Block is gutting its development teams. According to executive Owen Jennings on The a16z Show, the decades-long correlation between headcount and output has broken. The company responded by cutting 40% of its staff, targeting developers specifically. The bet is that a small team augmented by AI agents can outperform a traditional corporate hierarchy.
The new workflow centers on autonomous AI. Block built an agent harness called Goose and an internal tool named Builder Bot that autonomously writes, tests, and merges code. Humans now manage fleets of these agents, acting more as editors and context-managers than manual coders. Designers and product managers ship their own code directly to production, collapsing feature timelines.
Owen Jennings, The a16z Show:
- There's been this correlation between the number of folks at a company and the output from the company for decades and decades.
- I think that basically broke.
Block’s next phase is to kill static apps. It's deploying agent-powered tools like MoneyBot for Cash App to generate unique, on-demand interfaces for each user. A restaurant owner could get a custom-built scheduling tool on the fly, a move from personalizing data to personalizing the entire application.
However, this aggressive AI transformation faces practical friction. As discussed on the Presidio Bitcoin Jam, Block’s rollout of Bitcoin Lightning payments for Square merchants has been hampered by fragmented software across five different apps and legacy hardware. A core UX mismatch also persists: Bitcoin’s invoice system can’t handle the post-payment tipping flow standard in US retail.
Steve, Presidio Bitcoin Jam:
- Bitcoin and Lightning don't support the way people tip.
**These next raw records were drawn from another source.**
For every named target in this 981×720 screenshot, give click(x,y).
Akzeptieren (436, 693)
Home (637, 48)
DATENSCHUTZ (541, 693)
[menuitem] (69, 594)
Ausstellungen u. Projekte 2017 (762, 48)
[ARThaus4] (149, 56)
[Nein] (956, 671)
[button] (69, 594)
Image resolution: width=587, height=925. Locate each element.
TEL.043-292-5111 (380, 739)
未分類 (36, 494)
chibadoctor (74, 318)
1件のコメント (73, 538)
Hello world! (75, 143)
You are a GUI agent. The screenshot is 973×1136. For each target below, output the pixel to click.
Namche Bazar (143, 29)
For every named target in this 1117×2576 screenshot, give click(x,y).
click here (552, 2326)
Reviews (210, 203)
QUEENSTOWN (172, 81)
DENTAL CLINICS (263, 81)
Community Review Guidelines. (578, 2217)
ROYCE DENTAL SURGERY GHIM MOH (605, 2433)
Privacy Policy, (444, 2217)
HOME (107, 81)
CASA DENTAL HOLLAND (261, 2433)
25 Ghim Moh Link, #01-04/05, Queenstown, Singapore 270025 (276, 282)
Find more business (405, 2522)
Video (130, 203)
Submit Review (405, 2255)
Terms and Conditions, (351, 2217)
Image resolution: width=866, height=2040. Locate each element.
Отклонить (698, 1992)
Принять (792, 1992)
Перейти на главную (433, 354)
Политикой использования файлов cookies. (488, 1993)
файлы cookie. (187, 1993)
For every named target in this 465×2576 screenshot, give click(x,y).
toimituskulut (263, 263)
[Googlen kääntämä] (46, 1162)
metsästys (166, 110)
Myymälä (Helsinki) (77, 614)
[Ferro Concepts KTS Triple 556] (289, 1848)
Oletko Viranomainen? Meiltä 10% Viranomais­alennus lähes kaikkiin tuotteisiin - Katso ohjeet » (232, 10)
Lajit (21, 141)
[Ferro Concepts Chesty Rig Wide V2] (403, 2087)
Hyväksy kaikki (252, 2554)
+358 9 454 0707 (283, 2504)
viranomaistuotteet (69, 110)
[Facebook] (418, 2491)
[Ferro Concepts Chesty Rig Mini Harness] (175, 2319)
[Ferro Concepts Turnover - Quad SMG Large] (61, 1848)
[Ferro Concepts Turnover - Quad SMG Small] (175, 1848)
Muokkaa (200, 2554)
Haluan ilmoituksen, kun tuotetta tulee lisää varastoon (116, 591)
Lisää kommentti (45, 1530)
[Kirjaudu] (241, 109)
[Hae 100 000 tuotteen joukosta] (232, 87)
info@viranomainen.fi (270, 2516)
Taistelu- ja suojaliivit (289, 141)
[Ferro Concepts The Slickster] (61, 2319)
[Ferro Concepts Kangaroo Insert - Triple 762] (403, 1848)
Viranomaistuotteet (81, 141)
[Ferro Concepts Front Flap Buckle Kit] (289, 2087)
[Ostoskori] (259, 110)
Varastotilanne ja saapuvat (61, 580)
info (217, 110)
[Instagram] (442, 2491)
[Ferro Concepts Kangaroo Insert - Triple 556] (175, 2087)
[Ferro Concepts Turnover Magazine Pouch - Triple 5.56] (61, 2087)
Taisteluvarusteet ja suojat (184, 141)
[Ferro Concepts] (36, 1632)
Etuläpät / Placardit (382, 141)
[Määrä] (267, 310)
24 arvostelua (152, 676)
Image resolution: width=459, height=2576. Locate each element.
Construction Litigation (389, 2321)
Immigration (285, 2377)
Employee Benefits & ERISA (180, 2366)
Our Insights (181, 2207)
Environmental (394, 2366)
- The invoice needs to be the total amount unless you do two separate payments.
Internally, Block is reorganizing around this AI-centric future. The company’s 'Hierarchy to Intelligence' vision restructures roles around three core functions: Individual Contributor, Directly Responsible Individual, and Player-Coach, effectively eliminating traditional middle management. The goal is a company where AI agents handle internal information flow and people act as orchestrators. The test is whether this mini-AGI architecture can navigate both code and the messy reality of customer adoption.